Vail trail map. Vail Mountain Resorts photo.
Testimonies began last week in Eagle County, Colorado, regarding the avalanche death of 13-year-old Taft Conlin on January 22, 2012 at Vail Ski Resort. Conlin was killed in an in-bounds slide near the Upper Gate of Prima Cornice while skiing with 3 friends. He did not appear to be carrying any avalanche safety gear when he was caught.
Conlin’s parents, Louise H. Ingalls and Steve Conlin, are suing Vail as a “direct and proximal result” of Vail’s negligence that resulted in their son’s death, according to a District Court order courtesy of Chalat Law ski attorney Evan Banker. Damages include but are not limited to the pain, suffering, grief, funeral expenses and emotional stress that followed the death of their child.
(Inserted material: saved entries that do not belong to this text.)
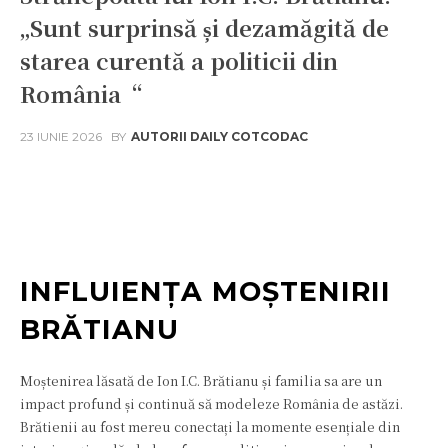
„Sunt surprinsă și dezamăgită de
starea curentă a politicii din
România“
23 IUNIE 2026
BY
AUTORII DAILY COTCODAC
Facebook
Twitter
Pinterest
W
INFLUIENȚA MOȘTENIRII
BRĂTIANU
Moștenirea lăsată de Ion I.C. Brătianu și familia sa are un
impact profund și continuă să modeleze România de astăzi.
Brătienii au fost mereu conectați la momente esențiale din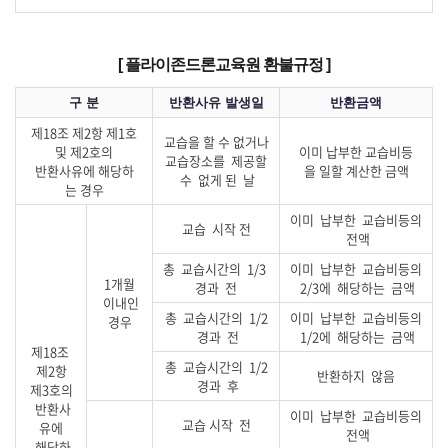
[ 플라이존드론교육원 환불규정 ]
구 분
반환사유 발생일
반환금액
제18조 제2항 제1호
교습을 할 수 없거나
및 제2호의
이미 납부한 교습비등
교습장소를 제공할
반환사유에 해당하
을 일할 계산한 금액
수 없게 된 날
는 경우
이미 납부한 교습비등의
교습 시작 전
전액
총 교습시간의 1/3
이미 납부한 교습비등의
1개월
경과 전
2/3에 해당하는 금액
이내인
총 교습시간의 1/2
이미 납부한 교습비등의
경우
경과 전
1/2에 해당하는 금액
제18조
총 교습시간의 1/2
제2항
반환하지 않음
경과 후
제3호의
반환사
이미 납부한 교습비등의
교습 시작 전
유에
전액
해당하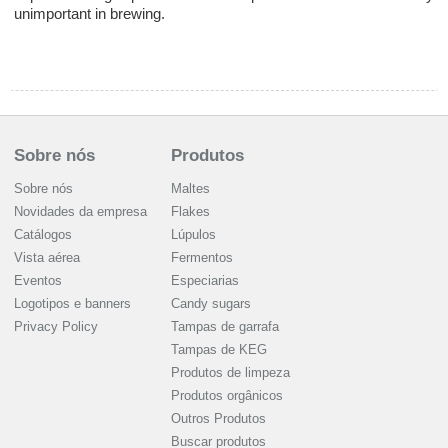
unimportant in brewing.
Sobre nós
Produtos
Sobre nós
Maltes
Novidades da empresa
Flakes
Catálogos
Lúpulos
Vista aérea
Fermentos
Eventos
Especiarias
Logotipos e banners
Candy sugars
Privacy Policy
Tampas de garrafa
Tampas de KEG
Produtos de limpeza
Produtos orgânicos
Outros Produtos
Buscar produtos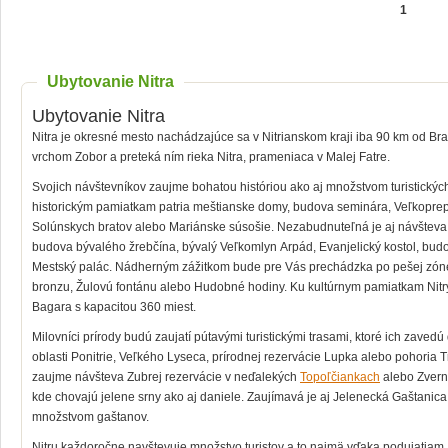
1
Ubytovanie Nitra
Ubytovanie Nitra
Nitra je okresné mesto nachádzajúce sa v Nitrianskom kraji iba 90 km od Brat
vrchom Zobor a preteká ním rieka Nitra, prameniaca v Malej Fatre.
Svojich návštevníkov zaujme bohatou históriou ako aj množstvom turistický
historickým pamiatkam patria meštianske domy, budova seminára, Veľkopre
Solúnskych bratov alebo Mariánske súsošie. Nezabudnuteľná je aj návšteva
budova bývalého žrebčína, bývalý Veľkomlyn Arpád, Evanjelický kostol, bud
Mestský palác. Nádherným zážitkom bude pre Vás prechádzka po pešej zóne
bronzu, Žulovú fontánu alebo Hudobné hodiny. Ku kultúrnym pamiatkam Nitry
Bagara s kapacitou 360 miest.
Milovníci prírody budú zaujatí pútavými turistickými trasami, ktoré ich zaved
oblasti Ponitrie, Veľkého Lyseca, prírodnej rezervácie Lupka alebo pohoria Tr
zaujme návšteva Zubrej rezervácie v neďalekých
Topoľčiankach
alebo Zvern
kde chovajú jelene srny ako aj daniele. Zaujímavá je aj Jelenecká Gaštanica
množstvom gaštanov.
Nitru každoročne navštevuje množstvo turistov a to najmä vďaka podujatiam,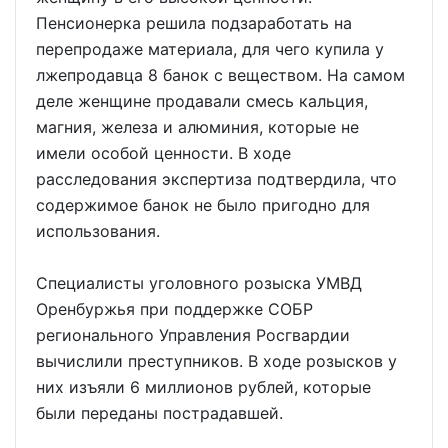
Пенсионерка решила подзаработать на
перепродаже материала, для чего купила у
лжепродавца 8 банок с веществом. На самом
деле женщине продавали смесь кальция,
магния, железа и алюминия, которые не
имели особой ценности. В ходе
расследования экспертиза подтвердила, что
содержимое банок не было пригодно для
использования.
Специалисты уголовного розыска УМВД
Оренбуржья при поддержке СОБР
регионального Управления Росгвардии
вычислили преступников. В ходе розысков у
них изъяли 6 миллионов рублей, которые
были переданы пострадавшей.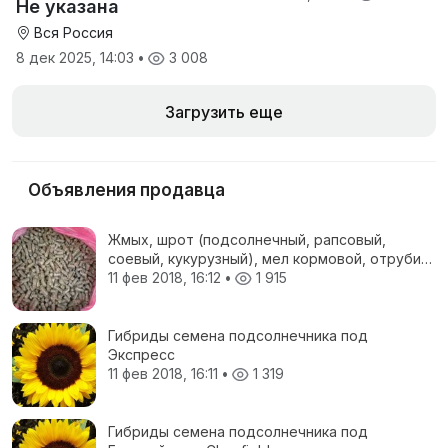
Не указана
Вся Россия
8 дек 2025, 14:03
•
3 008
Загрузить еще
Объявления продавца
Жмых, шрот (подсолнечный, рапсовый,
соевый, кукурузный), мел кормовой, отруби
пшеничные, жом свекловичный, соя
11 фев 2018, 16:12
•
1 915
полножирная, ЗЦМ, Пеллеты топливные
Гибриды семена подсолнечника под
Экспресс
11 фев 2018, 16:11
•
1 319
Гибриды семена подсолнечника под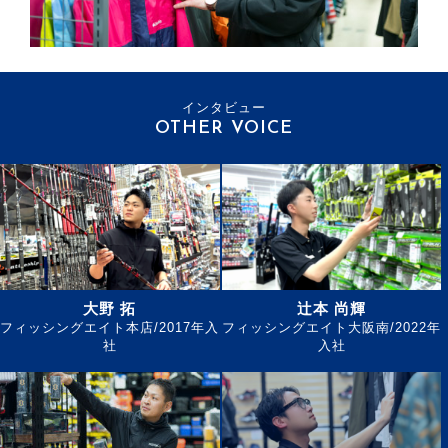
インタビュー
OTHER VOICE
大野 拓
辻本 尚輝
フィッシングエイト本店/2017年入
フィッシングエイト大阪南/2022年
社
入社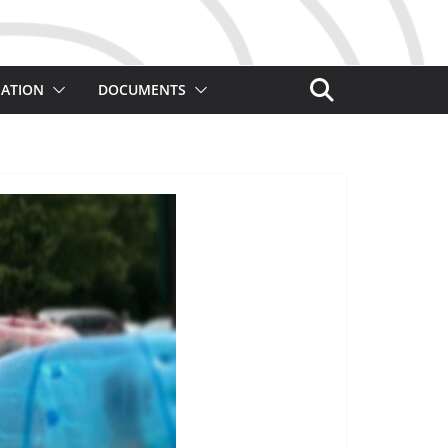
ATION
DOCUMENTS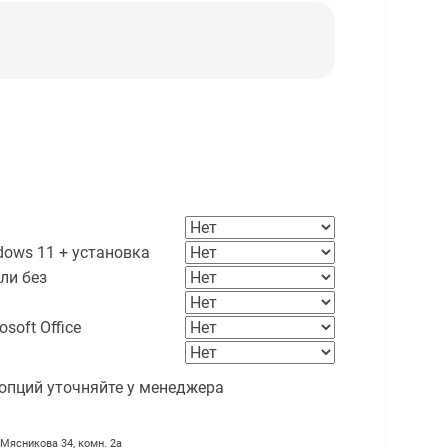
ows 11 + установка
ли без
soft Office
опций уточняйте у менеджера
 Мясникова 34, комн. 2а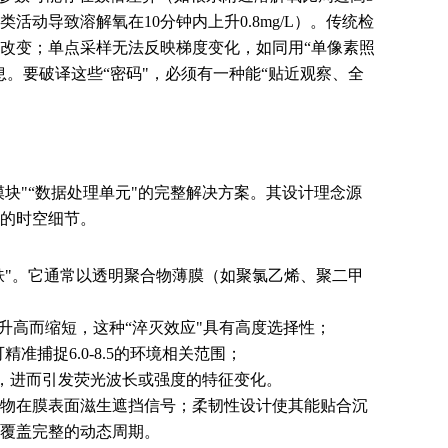
动导致溶解氧在10分钟内上升0.8mg/L）。传统检
改变；单点采样无法反映梯度变化，如同用“单像素照
。要破译这些“密码"，必须有一种能“贴近观察、全
模块"“数据处理单元"的完整解决方案。其设计理念源
的时空细节。
肤"。它通常以透明聚合物薄膜（如聚氯乙烯、聚二甲
升高而缩短，这种“淬灭效应"具有高度选择性；
准捕捉6.0-8.5的环境相关范围；
象，进而引发荧光波长或强度的特征变化。
物在膜表面滋生遮挡信号；柔韧性设计使其能贴合沉
覆盖完整的动态周期。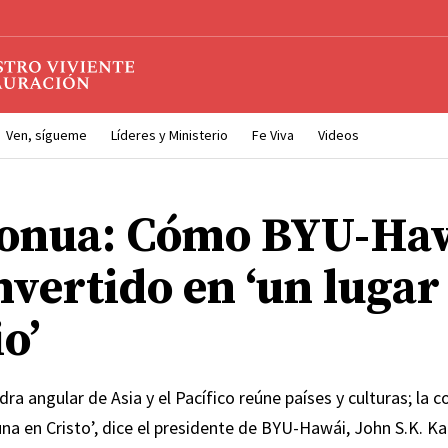
Ven, sígueme
Líderes y Ministerio
Fe Viva
Videos
onua: Cómo BYU-Haw
nvertido en ‘un lugar
o’
ra angular de Asia y el Pacífico reúne países y culturas; la
‘una en Cristo’, dice el presidente de BYU-Hawái, John S.K. Ka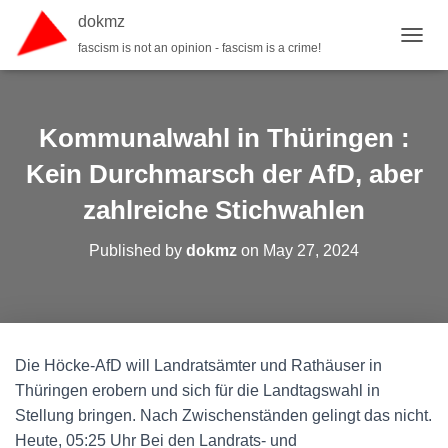
dokmz
fascism is not an opinion - fascism is a crime!
TOGGL
Kommunalwahl in Thüringen :
Kein Durchmarsch der AfD, aber
zahlreiche Stichwahlen
Published by
dokmz
on
May 27, 2024
Die Höcke-AfD will Landratsämter und Rathäuser in
Thüringen erobern und sich für die Landtagswahl in
Stellung bringen. Nach Zwischenständen gelingt das nicht.
Heute, 05:25 Uhr Bei den Landrats- und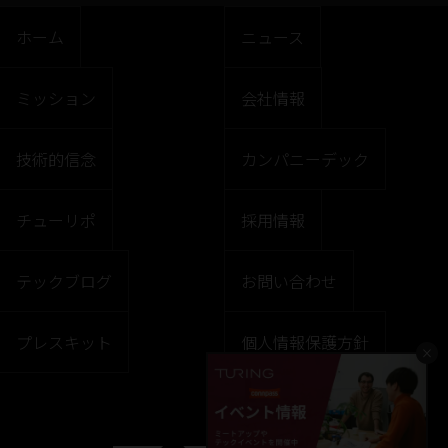
ホーム
ニュース
ミッション
会社情報
技術的信念
カンパニーデック
チューリポ
採用情報
テックブログ
お問い合わせ
プレスキット
個人情報保護方針
×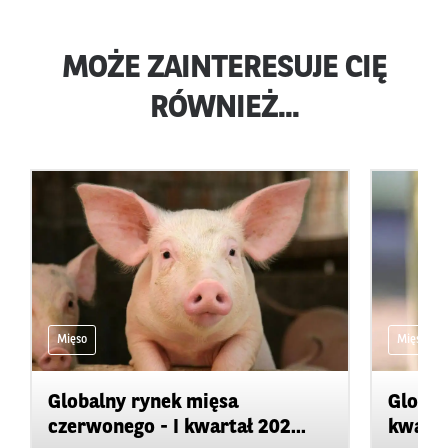
MOŻE ZAINTERESUJE CIĘ
RÓWNIEŻ...
Mięso
Mięso
Globalny rynek mięsa
Global
czerwonego - I kwartał 202...
kwarta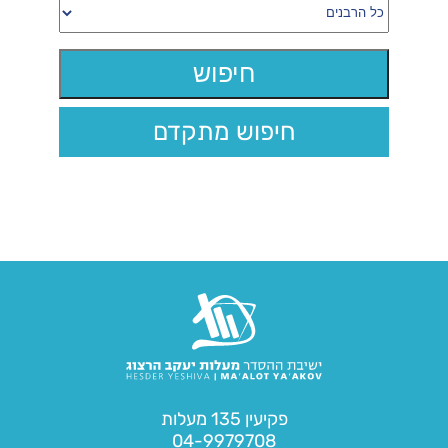
חיפוש מתקדם
פקיעין 135 מעלות
04-9979708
In the coming weeks, the jury will decide whether Vail is responsible for the boy’s death, or if the trail was indeed sufficiently marked off. The dispute is regarding proper signage: prior to Conlin’s fatal run, ski patrollers closed off the Upper Gate of Prima Cornice due to avalanche risks. But 13-year-old Conlin hiked up from the open lower gate to get to the higher access point of the trail, and was killed in the resulting in-bounds slide.
Google Earth view of avalanche location. Colorado Avalanche Info Center photo.
“No one is saying that Vail failed to do avy control,” said ski attorney Evan Banker. “The problem was once they decided that Prima Cornice was too dangerous to ski, they ought to have closed all of the access gates. The dispute is whether the lower gate is an access gate for the upper one or not.”
In a June 12, 2018 article by the Summit Daily, Vail resort’s lead attorney Hugh Gottschalk stated that an area is open to skiing so long as gravity can get you there, per Vail’s terrain management. However, this is not explicitly outlined in Vail’s Mountain Safety Program.
According to the court order, the entire Prima Cornice trail could be, and regularly was, accessed through the Lower Gate of the trail, as the entrances are separated by only a few hundred feet vertically and about 500 feet horizontally.
View of the slide on 02/22/12, down slope. Colorado Avalanche Info Center photo.
“There is apparent evidence to suggest that Vail may have been aware of this and, despite this knowledge, did not close off access to the entirety of Prima Cornice from the Lower Gate,” according to another court order from the case.
The order additionally stated that Vail ski patrol's intent was for the portion of the trail between the Upper and Lower entrance gates to be inaccessible and closed off to recreation, yet Conlin accessed the trail from the Lower Gate and hiked back up, as had been done before.
Due to all of the discrete laws that are actionable in this specific case, the Colorado Ski Safety Act is heavily influencing the case. The SSA is in place “to further define the legal responsibilities of ski area operators and their agents and employees; to define the responsibilities of skiers using such ski areas; and to define the rights and liabilities existing between the skier and the ski area operator and between skiers.”
In order to win the case, Plaintiffs Ingalls and Conlin must establish that the Ski Safety Act was breached by Vail through a lack of proper signage, according to the first mentioned court order.